Les partisans d'un quatrième mandat plaident, eux, pour la stabilité du pays, autour d'une personnalité certes affaiblie mais respectée par une partie de la population, notamment pour avoir lutté contre le péril islamiste à la fin de la guerre civile (1991-2002). Alors, Bouteflika, stop ou encore ? Le pays tout entier attend sa réponse.

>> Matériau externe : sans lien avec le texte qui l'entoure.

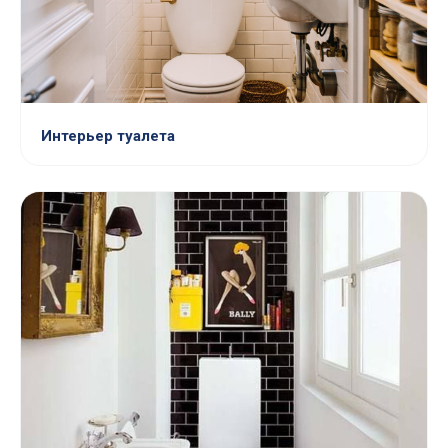
Интерьер туалета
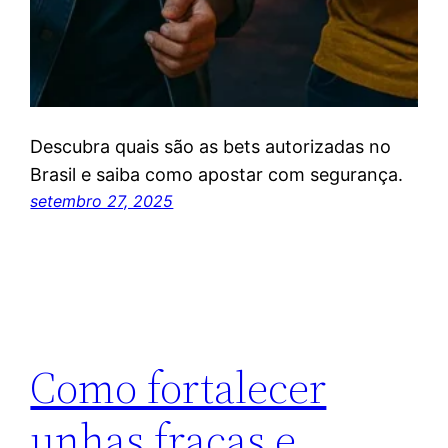
Descubra quais são as bets autorizadas no
Brasil e saiba como apostar com segurança.
setembro 27, 2025
Como fortalecer
unhas fracas e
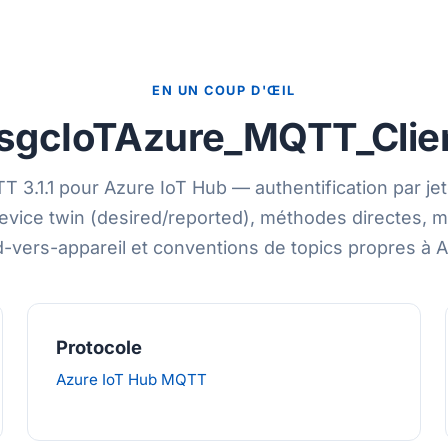
EN UN COUP D'ŒIL
sgcIoTAzure_MQTT_Clie
T 3.1.1 pour Azure IoT Hub — authentification par j
evice twin (desired/reported), méthodes directes,
d-vers-appareil et conventions de topics propres à A
Protocole
Azure IoT Hub MQTT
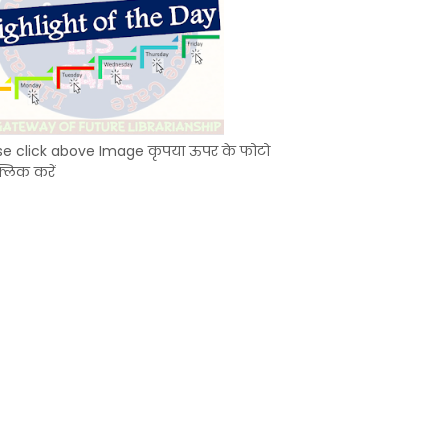
se click above Image कृपया ऊपर के फोटो
्लिक करें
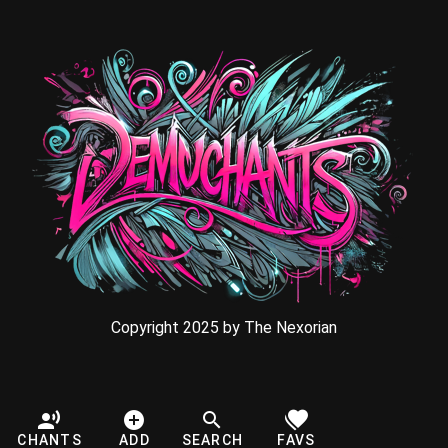
Copyright 2025 by The Nexorian
CHANTS
ADD
SEARCH
FAVS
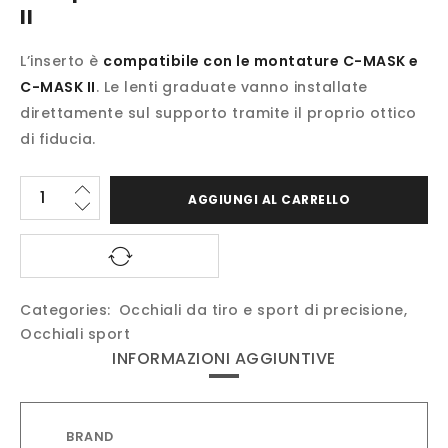
II
L’inserto è
compatibile con le montature C-MASK e
C-MASK II
. Le lenti graduate vanno installate
direttamente sul supporto tramite il proprio ottico
di fiducia.
AGGIUNGI AL CARRELLO
Categories:
Occhiali da tiro e sport di precisione
,
Occhiali sport
INFORMAZIONI AGGIUNTIVE
BRAND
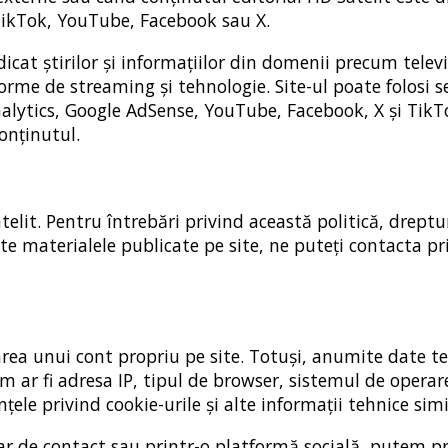
 TikTok, YouTube, Facebook sau X.
icat știrilor și informațiilor din domenii precum telev
orme de streaming și tehnologie. Site-ul poate folosi se
nalytics, Google AdSense, YouTube, Facebook, X și TikT
onținutul.
telit. Pentru întrebări privind această politică, dreptu
te materialele publicate pe site, ne puteți contacta p
earea unui cont propriu pe site. Totuși, anumite date t
m ar fi adresa IP, tipul de browser, sistemul de operar
ințele privind cookie-urile și alte informații tehnice simi
ar de contact sau printr-o platformă socială, putem p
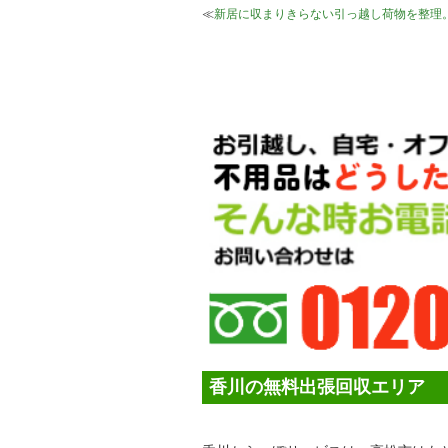
≪
新居に収まりきらない引っ越し荷物を整理
香川の無料出張回収エリア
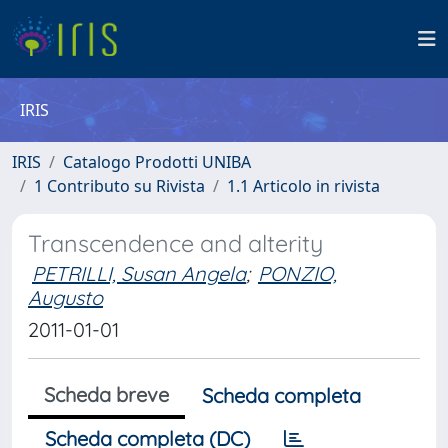
IRIS
IRIS
Catalogo Prodotti UNIBA
1 Contributo su Rivista
1.1 Articolo in rivista
Transcendence and alterity
PETRILLI, Susan Angela
;
PONZIO,
Augusto
2011-01-01
Scheda breve
Scheda completa
Scheda completa (DC)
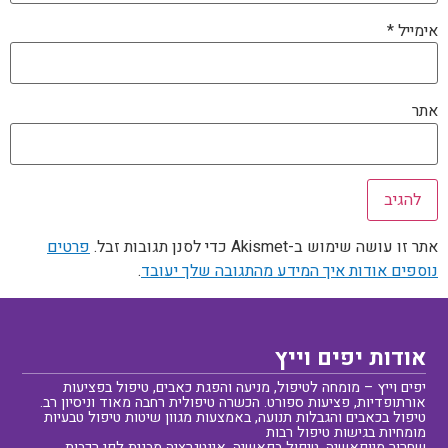
אימייל
*
אתר
אתר זו עושה שימוש ב-Akismet כדי לסנן תגובות זבל.
פרטים
נוספים אודות איך המידע מהתגובה שלך יעובד
.
אודות יפים וייץ
יפים וייץ – מומחה לטיפול, מניעה והפגת כאבים, טיפול בפציעות
אורתופדיות, פציעות ספורט. הכשרה טיפולית רחבה מאוד וניסיון רב.
טיפול בכאבים והגבלות תנועה, באמצעות מגוון שיטות טיפול טבעיות
מומחיות בגישות טיפול רבות
שחרור מיופאשיה, טיפול בפאשיה, אינטגרציה מבנית לפי רכבות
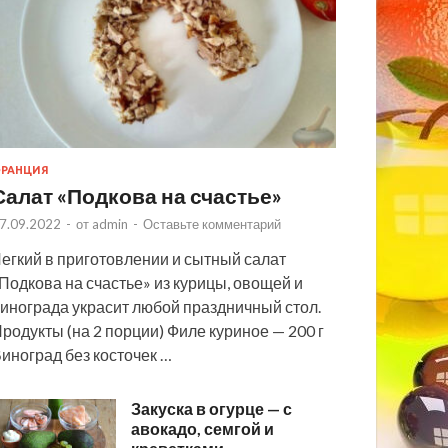
РАНЦИЯ
Салат «Подкова на счастье»
7.09.2022
-
от
admin
-
Оставьте комментарий
егкий в приготовлении и сытный салат
Подкова на счастье» из курицы, овощей и
инограда украсит любой праздничный стол.
родукты (на 2 порции) Филе куриное — 200 г
иноград без косточек …
Закуска в огурце — с
авокадо, семгой и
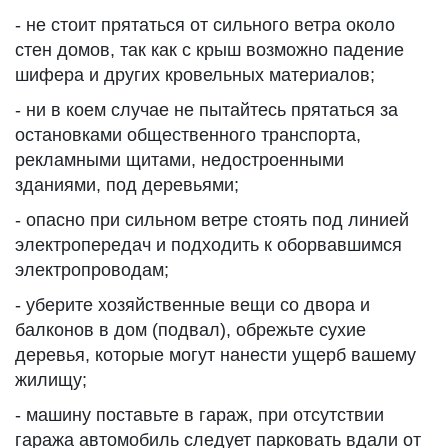
- не стоит прятаться от сильного ветра около
стен домов, так как с крыш возможно падение
шифера и других кровельных материалов;
- ни в коем случае не пытайтесь прятаться за
остановками общественного транспорта,
рекламными щитами, недостроенными
зданиями, под деревьями;
- опасно при сильном ветре стоять под линией
электропередач и подходить к оборвавшимся
электропроводам;
- уберите хозяйственные вещи со двора и
балконов в дом (подвал), обрежьте сухие
деревья, которые могут нанести ущерб вашему
жилищу;
- машину поставьте в гараж, при отсутствии
гаража автомобиль следует парковать вдали от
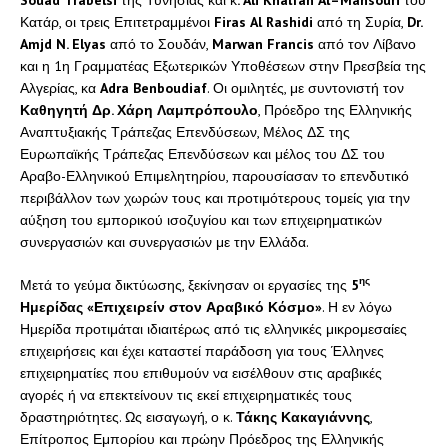
Κατάρ, οι τρεις Επιτετραμμένοι
Firas
Al
Rashidi
από τη Συρία,
Dr
.
Amjd
N
.
Elyas
από το Σουδάν,
Marwan
Francis
από τον Λίβανο
και η 1η Γραμματέας Εξωτερικών Υποθέσεων στην Πρεσβεία της
Αλγερίας, κα
Adra
Benboudiaf
. Οι ομιλητές, με συντονιστή τον
Καθηγητή Δρ. Χάρη Λαμπρόπουλο
, Πρόεδρο της Ελληνικής
Αναπτυξιακής Τράπεζας Επενδύσεων, Μέλος ΔΣ της
Ευρωπαϊκής Τράπεζας Επενδύσεων και μέλος του ΔΣ του
Αραβο-Ελληνικού Επιμελητηρίου, παρουσίασαν το επενδυτικό
περιβάλλον των χωρών τους και προτιμότερους τομείς για την
αύξηση του εμπορικού ισοζυγίου και των επιχειρηματικών
συνεργασιών και συνεργασιών με την Ελλάδα.
ης
Μετά το γεύμα δικτύωσης, ξεκίνησαν οι εργασίες της
5
Ημερίδας «Επιχειρείν στον Αραβικό Κόσμο»
. Η εν λόγω
Ημερίδα προτιμάται ιδιαιτέρως από τις ελληνικές μικρομεσαίες
επιχειρήσεις και έχει καταστεί παράδοση για τους Έλληνες
επιχειρηματίες που επιθυμούν να εισέλθουν στις αραβικές
αγορές ή να επεκτείνουν τις εκεί επιχειρηματικές τους
δραστηριότητες. Ως εισαγωγή, ο κ.
Τάκης Κακαγιάννης
,
Επίτροπος Εμπορίου και πρώην Πρόεδρος της Ελληνικής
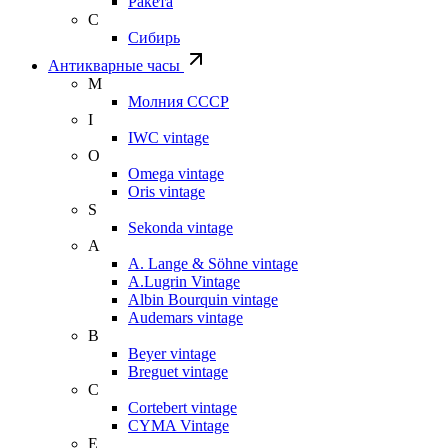
Ракета
С
Сибирь
Антикварные часы
М
Молния СССР
I
IWC vintage
O
Omega vintage
Oris vintage
S
Sekonda vintage
A
A. Lange & Söhne vintage
A.Lugrin Vintage
Albin Bourquin vintage
Audemars vintage
B
Beyer vintage
Breguet vintage
C
Cortebert vintage
CYMA Vintage
E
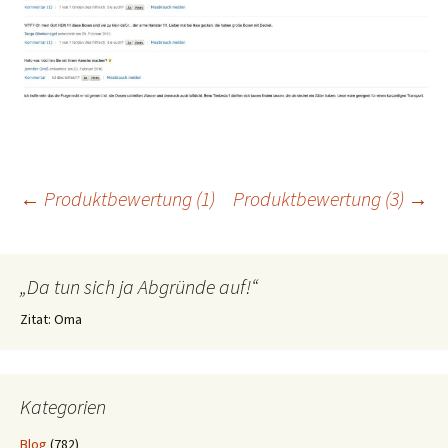
Beitragsnavigation
←
Produktbewertung (1)
Produktbewertung (3)
→
„Da tun sich ja Abgründe auf!“
Zitat: Oma
Kategorien
Blog
(782)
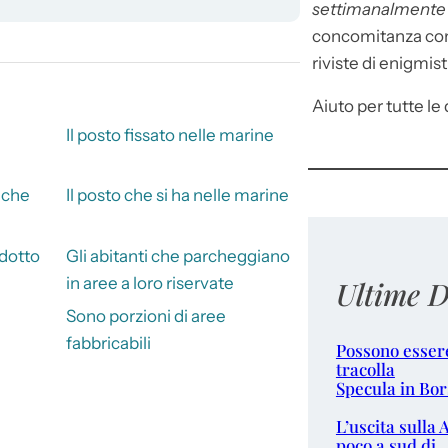
settimanalment
concomitanza con 
riviste di enigmist
Aiuto per tutte le d
Il posto fissato nelle marine
nche
Il posto che si ha nelle marine
dotto
Gli abitanti che parcheggiano
in aree a loro riservate
Ultime D
Sono porzioni di aree
fabbricabili
Possono esser
tracolla
Specula in Bor
L’uscita sulla 
poco a sud di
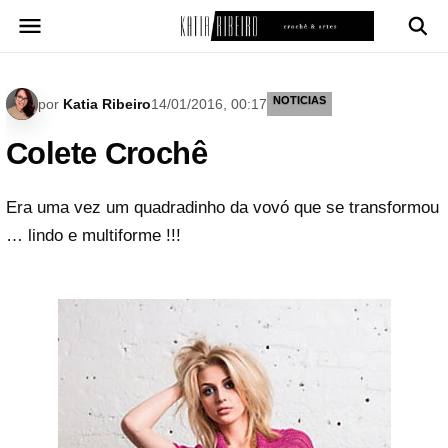
Pular
para
o
conteúdo
NOTICIAS
por
Katia Ribeiro
14/01/2016, 00:17
Colete Crochê
Era uma vez um quadradinho da vovó que se transformou
… lindo e multiforme !!!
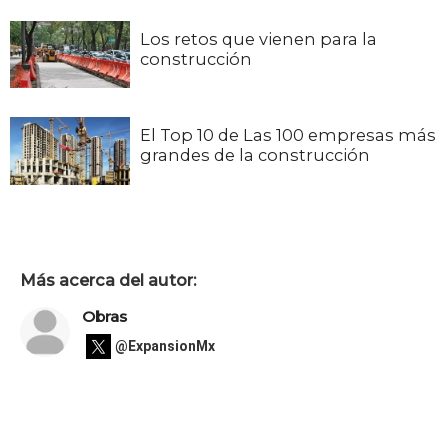
Los retos que vienen para la
construcción
El Top 10 de Las 100 empresas más
grandes de la construcción
Más acerca del autor:
Obras
@ExpansionMx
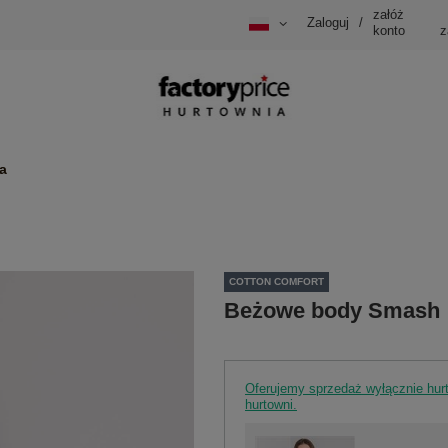
załóż
Zaloguj
/
konto
z
a
COTTON COMFORT
Beżowe body Smash
Oferujemy sprzedaż wyłącznie hu
hurtowni.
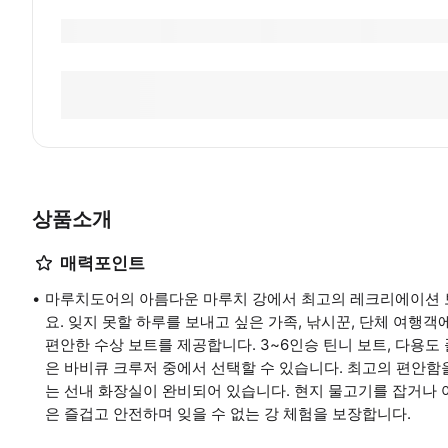
상품소개
매력포인트
마루치도어의 아름다운 마루치 강에서 최고의 레크리에이션 
요. 잊지 못할 하루를 보내고 싶은 가족, 낚시꾼, 단체 여행
편안한 수상 보트를 제공합니다. 3~6인승 틴니 보트, 다용도
은 바비큐 크루저 중에서 선택할 수 있습니다. 최고의 편안함
는 선내 화장실이 완비되어 있습니다. 현지 물고기를 잡거나 
은 즐겁고 안전하며 잊을 수 없는 강 체험을 보장합니다.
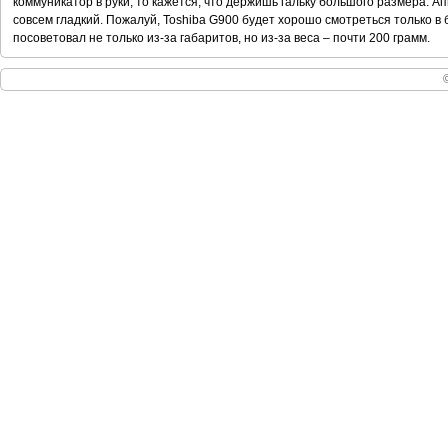
коммуникатор в руки, то кажется, что держишь гальку большого размера. А
совсем гладкий. Пожалуй, Toshiba G900 будет хорошо смотреться только в 
посоветовал не только из-за габаритов, но из-за веса – почти 200 грамм.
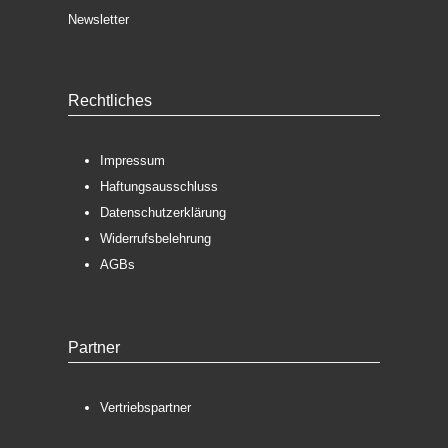
Newsletter
Rechtliches
Impressum
Haftungsausschluss
Datenschutzerklärung
Widerrufsbelehrung
AGBs
Partner
Vertriebspartner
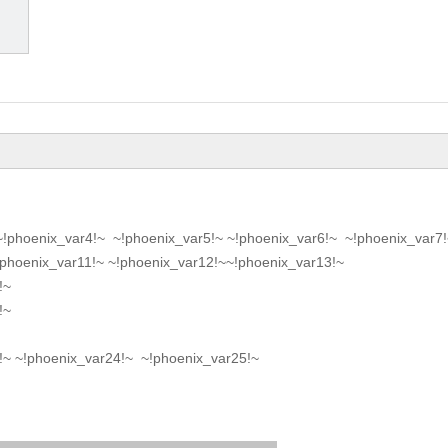
~!phoenix_var4!~
~!phoenix_var5!~
~!phoenix_var6!~
~!phoenix_var7!
!phoenix_var11!~
~!phoenix_var12!~
~!phoenix_var13!~
!~
!~
!~
~!phoenix_var24!~
~!phoenix_var25!~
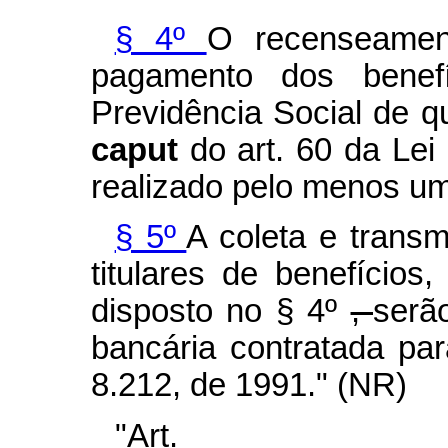
§ 4º
O recenseament
pagamento dos benef
Previdência Social de qu
caput
do art. 60 da Lei
realizado pelo menos um
§ 5º
A coleta e trans
titulares de benefícios
disposto no § 4º
,
serã
bancária contratada par
8.212, de 1991." (NR)
"Art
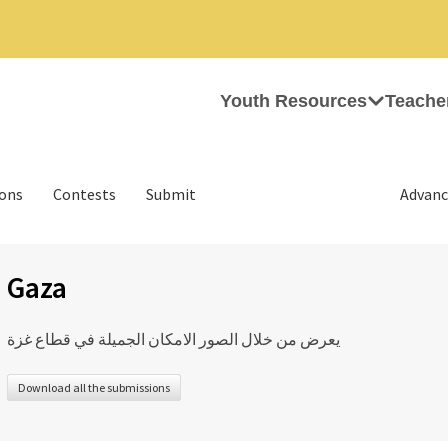
Youth Resources
Teache
ions
Contests
Submit
Advanc
Gaza
يعرض من خلال الصور الامكان الجميلة في قطاع غزة
Download all the submissions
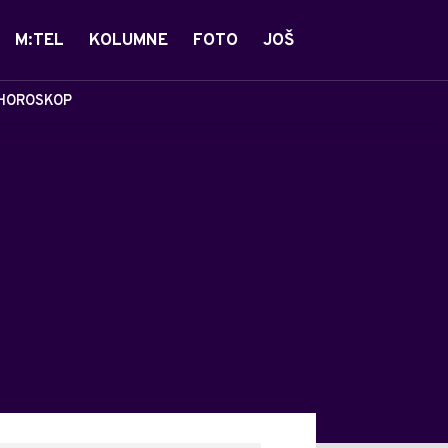
M:TEL
KOLUMNE
FOTO
JOŠ
HOROSKOP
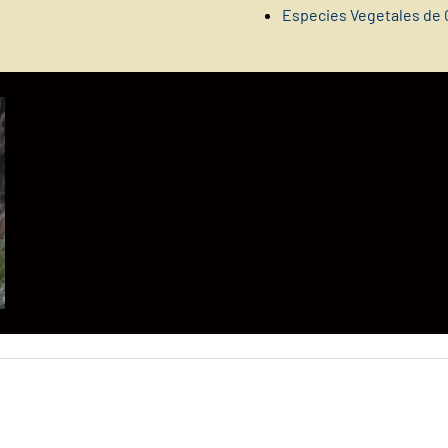
Especies Vegetales de 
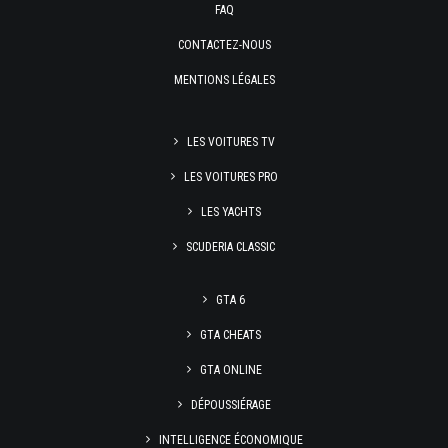
FAQ
CONTACTEZ-NOUS
MENTIONS LÉGALES
LES VOITURES TV
LES VOITURES PRO
LES YACHTS
SCUDERIA CLASSIC
GTA 6
GTA CHEATS
GTA ONLINE
DÉPOUSSIÉRAGE
INTELLIGENCE ÉCONOMIQUE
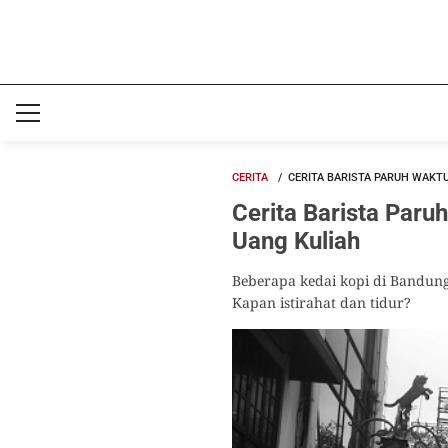
CERITA
CERITA BARISTA PARUH WAKT
Cerita Barista Par
Uang Kuliah
Beberapa kedai kopi di Bandung
Kapan istirahat dan tidur?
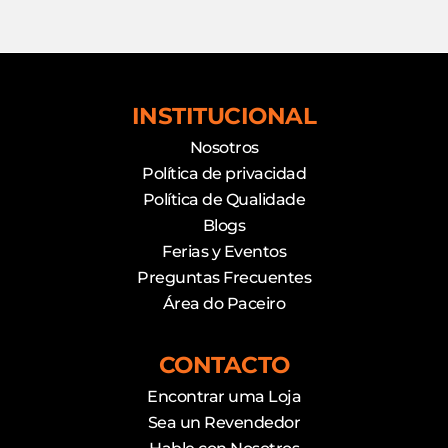
INSTITUCIONAL
Nosotros
Política de privacidad
Política de Qualidade
Blogs
Ferias y Eventos
Preguntas Frecuentes
Área do Paceiro
CONTACTO
Encontrar uma Loja
Sea un Revendedor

Toufik, l'homme fort du pays
Il n'existe qu'une seule photo de lui. Elle a été publiée dans la presse algérienne il y a quelques années. « Au départ, on ne savait pas trop qui c'était », assure un photographe algérien. A 73 ans, le général Toufik Médiène, patron des services secrets (DRS), souvent présenté comme l'homme le plus puissant du pays, suscite crainte et admiration parmi la population. « Tout le monde connaît son nom mais rares sont ceux qui l'ont vu ou ont échangé quelques mots avec lui », raconte Fayçal, chauffeur de taxi. Depuis 1962, le président algérien est issu de l'armée. Son nom est choisi après une réunion secrète de généraux, surnommée le Conclave et présidée par le fameux Toufik, formé à l'école soviétique. Une cooptation qui assure au candidat une victoire écrasante. Jusqu'ici, le groupe parvenait toujours à un consensus. Mais la maladie de Bouteflika a changé la donne. « Toufik Médiène estime que le président n'est pas en état de se représenter, décrypte un ancien ministre algérien. Les services secrets ont diligenté des enquêtes pour corruption contre l'entourage du chef de l'Etat. La guerre est déclarée. » Pro-Bouteflika, Amar Saïdani, chef du FLN (Front de libération nationale), a contre-attaqué en accordant un entretien retentissant au site Internet TSA (Tout sur l'Algérie). A la stupéfaction générale, il a demandé la démission du général Médiène, l'accusant d'avoir noyauté le pays : « La présence de la sécurité intérieure dans toutes les institutions laisse une impression que le pouvoir n'est pas civil. Les agents de ce département sont partout. [...] Je ne comprends pas pourquoi les téléphones des responsables sont mis sur écoute. » Des propos désavoués par la présidence depuis. Si Bouteflika se représente, les observateurs algériens estiment qu'il sera réélu, grâce à la mobilisation de l'appareil d'Etat. Mais Toufik n'a peut-être pas dit son dernier mot.